Deutsche Bank resumes coverage of 13 food companies
Deutsche Bank sees opportunity for food companies in 2020. The firm announced Dec. 11 that it would be resuming coverage across 13 large-cap food companies.
Of the 13 names, analyst Steve Powers slapped Buy ratings on four companies — General Mills (GIS), Kellogg (K), Simply Good Foods (SMPL) and Nomad Foods (NOMD).
Powers noted favorably disposition despite the Hold ratings on Hershey (HSY), Campbell Soup (CPB), Mondelez (MDLZ), McCormick (MKC) and Hostess Brands (TWNK). Meanwhile, he has Hold ratings and a wait-and-see approach for Kraft Heinz (KHC), J.M. Smucker (SJM), Conagra Brands (CAG) and Flower Foods (FLO).

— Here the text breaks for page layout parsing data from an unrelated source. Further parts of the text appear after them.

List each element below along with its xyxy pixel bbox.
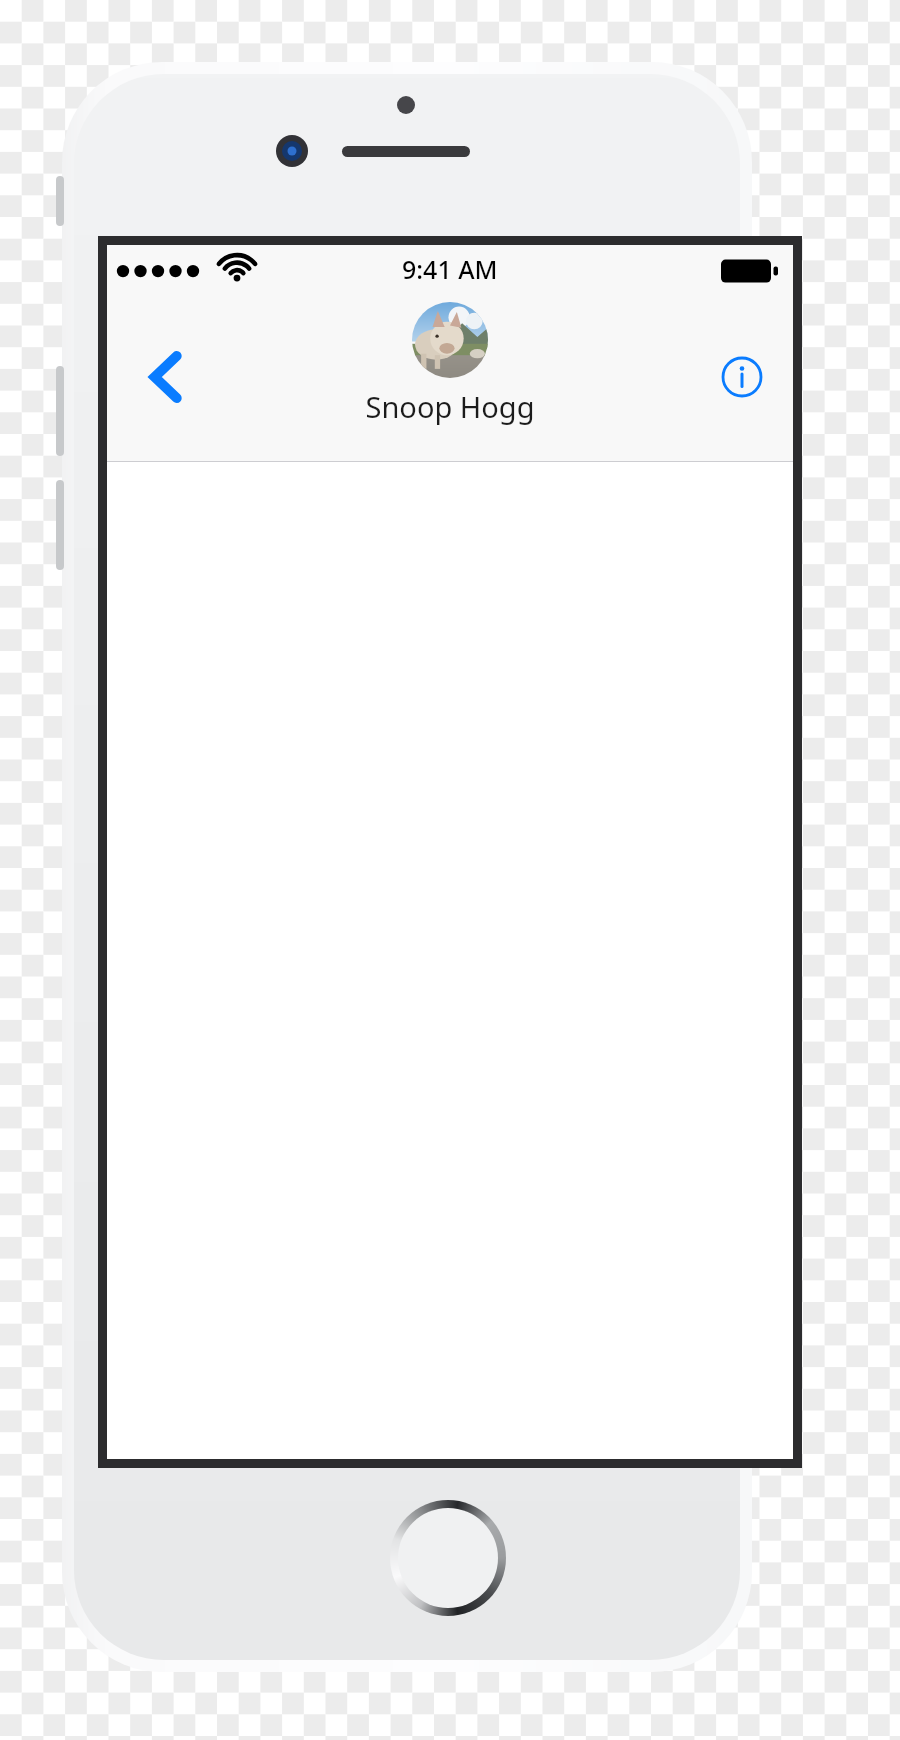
button[interactable]: Snoop Hogg	[365, 302, 535, 426]
staticText: Snoop Hogg	[365, 387, 535, 426]
button[interactable]: Back	[125, 331, 199, 423]
button[interactable]: Details	[711, 346, 773, 408]
staticText: 9:41 AM	[402, 252, 498, 286]
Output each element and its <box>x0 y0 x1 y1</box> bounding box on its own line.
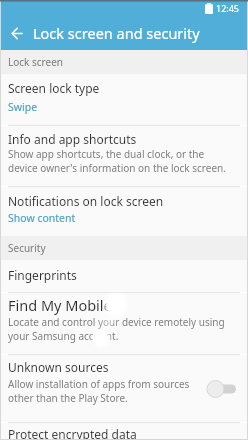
staticText: Lock screen <box>8 55 64 69</box>
staticText: Info and app shortcuts <box>8 131 137 147</box>
staticText: Show app shortcuts, the dual clock, or t… <box>8 147 205 161</box>
button[interactable]: Screen lock type <box>0 74 248 125</box>
staticText: 12:45 <box>216 2 240 14</box>
staticText: Fingerprints <box>8 267 77 283</box>
staticText: Protect encrypted data <box>8 426 137 440</box>
button[interactable] <box>5 22 27 44</box>
staticText: device owner's information on the lock s… <box>8 161 226 175</box>
staticText: Lock screen and security <box>33 23 200 43</box>
staticText: Swipe <box>8 100 38 114</box>
staticText: Show content <box>8 211 76 225</box>
button[interactable]: Info and app shortcuts <box>0 126 248 186</box>
staticText: other than the Play Store. <box>8 391 128 405</box>
staticText: Screen lock type <box>8 80 100 96</box>
button[interactable]: Notifications on lock screen <box>0 187 248 236</box>
button[interactable]: Find My Mobile <box>0 293 248 354</box>
staticText: Locate and control your device remotely … <box>8 315 225 329</box>
staticText: your Samsung account. <box>8 329 119 343</box>
button[interactable]: Protect encrypted data <box>0 423 248 440</box>
staticText: Find My Mobile <box>8 295 112 315</box>
staticText: Security <box>8 241 46 255</box>
staticText: Notifications on lock screen <box>8 193 164 209</box>
staticText: Allow installation of apps from sources <box>8 377 190 391</box>
button[interactable]: Fingerprints <box>0 260 248 292</box>
staticText: Unknown sources <box>8 359 109 375</box>
button[interactable]: Unknown sources <box>0 355 248 422</box>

Powers gave General Mills a $61 price target, representing an 18% move higher from Thursday’s closing price. “We see an underappreciated runway in Pet (Blue Buffalo) beyond 2019 and overdone concerns in cereal/yogurt unfairly challenging the stock's current valuation (15.5x); as Pet trends are validated and cereal/yogurt trends surpass fears, we expect a positive re-rating.”
Kellogg’s snack business looks favorable and the U.S. cereal business could improve in 2020, according to Powers. His price target of $74 implies about 11% upside for the stock. “We see investor focus on K's developed market cereal business (~25% of company sales) underestimating the relative strength and optionality of K's businesses in snacking and emerging markets—even as we believe US cereal is well-positioned to improve in CY20.”
Despite Simply Good Foods stock’s strong run this year, and especially over the past month, Powers thinks it is a Buy at current levels and has more room to run. “In our view, [Simply] is well positioned to grow in a category which is benefiting from consumer tailwinds around health & wellness and convenience. The Atkins brand has repositioned itself toward a lifestyle brand, and we see the Quest acquisition as complementary.”
Even as Powers resumed coverage of the big consumer packaged goods (CPG) companies, he noted that in general, he believes food companies grow slower and are more exposed to competition from private label and small brands. In addition, CPG companies have more complex portfolios and are thus more prone to SKU, stock-keeping unit, proliferation or fragmentation.
“That said, today's relative discount (17.5x for Food) seems to us still slightly exaggerated. As a result, we do see pockets of Food opportunity heading into 2020,” Powers explained.